Monday, April 16, 2007

Listening to Bad Religion...

Maybe you loaned me your car in good faith, and I wrecked it, leaving you without a way to get to work. But I don’t give a crap, because I’m rebellious.

Maybe you needed comforting in your darkest hour, and I tried, I really tried for a little while, but ultimately couldn’t be bothered to do much, because, you see, I’m rebellious.

I wanna live in your house, eat your food, stink up your bathroom, spend your money and expect you to listen to every low-birthrate idea I have as if it’s the gospel, all while I call you every name in the book, because I’m rebellious.

Yeah, that was your little sister I experimented on last night, and even while she cried tears of blood to you as you begged her to go to the doctor, the embarrassing pain kept her locked in her room. Sorry about that. I’m rebellious.

My poetry is facile, my valor paper-thin, and my bravery short-lived, but I’ll fill your ears with my rage. And if in fact if it came to an actual fight, I’d hide behind you. I’m tough as nails as far as I know: I’m rebellious.

I embrace collectivism, except for me (can’t go with the crowd, now can we?).
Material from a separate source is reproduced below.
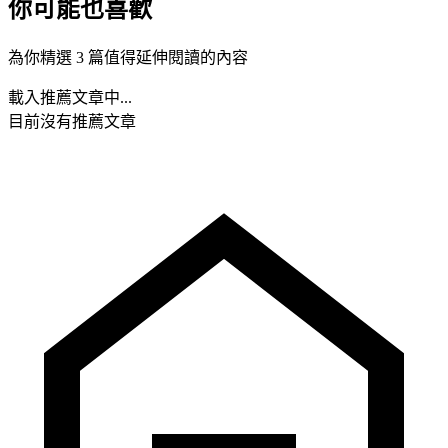
你可能也喜歡
為你精選 3 篇值得延伸閱讀的內容
載入推薦文章中...
目前沒有推薦文章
Religion sucks, except what the church of what I want right now. I’ll wipe my ass with anything you hold sacred, and I’ll burn down your house to toast marshmallows.

I’m rebellious.


Blogger Cristina said...

Maybe you should give Tori her cds back, Rebeldad.

6:53 PM  
Blogger Ixman said...

I can't. They were destroyed when the house burned down.

Little fucker was toasting marshmallows again.